Rebuilding RHEL3 libc.so from source
Jarod Wilson
jarod at wilsonet.com
Wed Jul 18 17:07:46 EDT 2007
On Wednesday 18 July 2007 04:09:50 pm Michael ODonnell wrote:
> >> ...so I suspect that may have something to do with the differences
> >> that I mentioned between the libs I'm building versus what's in
> >> the RHAT-built RPM. Can somebody tell me how to persuade rpmbuild
> >> to generate anything named *.i686.rpm from that SRPM?
> >
> > Ah, whoops, forgot about that. A select few packages get built i686
> > as well as i386, with the i686 build being preferred on capable
> > systems -- those packages are glibc, openssl and the kernel,
> > I believe. So just:
> >
> >$ rpmbuild -bb --target i686 glibc.spec
> >
> >(or rpmbuild --rebuild --target i686 glibc-*.src.rpm)
>
> Wow - what a difference!
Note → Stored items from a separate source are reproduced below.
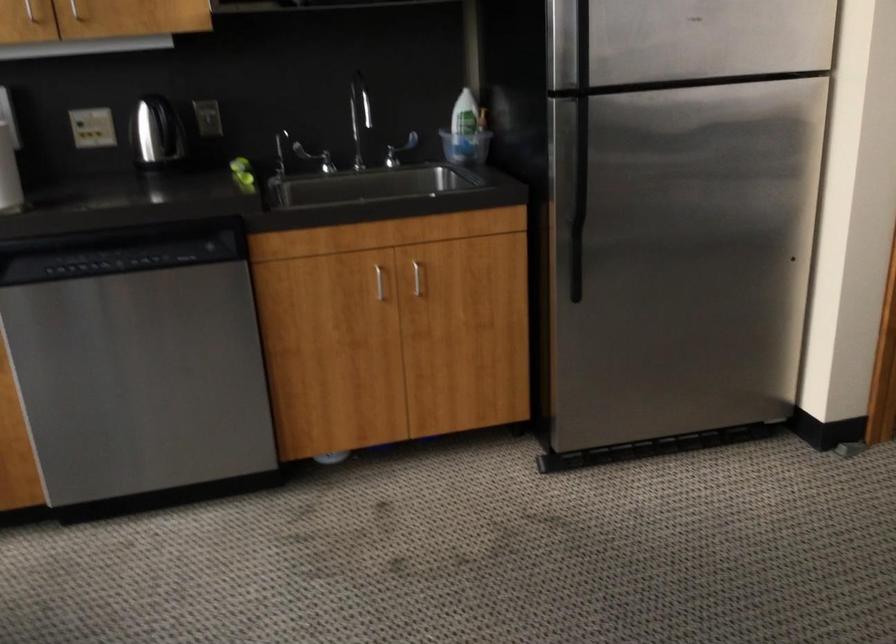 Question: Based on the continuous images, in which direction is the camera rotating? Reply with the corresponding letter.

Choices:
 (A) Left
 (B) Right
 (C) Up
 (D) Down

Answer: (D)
Whoops, indeed...
I blame it on the fact I have pretty much nothing but x86_64 systems
anymore. :)
> That little tweak resulted in just these 3 RPMs being generated:
>
> RPMS/i686/glibc-2.3.2-95.50.i686.rpm
> RPMS/i686/glibc-debuginfo-2.3.2-95.50.i686.rpm
> RPMS/i686/nptl-devel-2.3.2-95.50.i686.rpm
>
> ...instead of the 10 that were getting built by default, and my
> glibc-2.3.2-95.50.i686.rpm now only differs in size from the RHAT-built
> one by a few bytes, which are explainable by the presence of my helloWorld
> debug stub in there. It's impressive that (what would seem to be) such
> a relatively small change in the target CPU could lead to such wildly
> different sizes, contents and number of libraries.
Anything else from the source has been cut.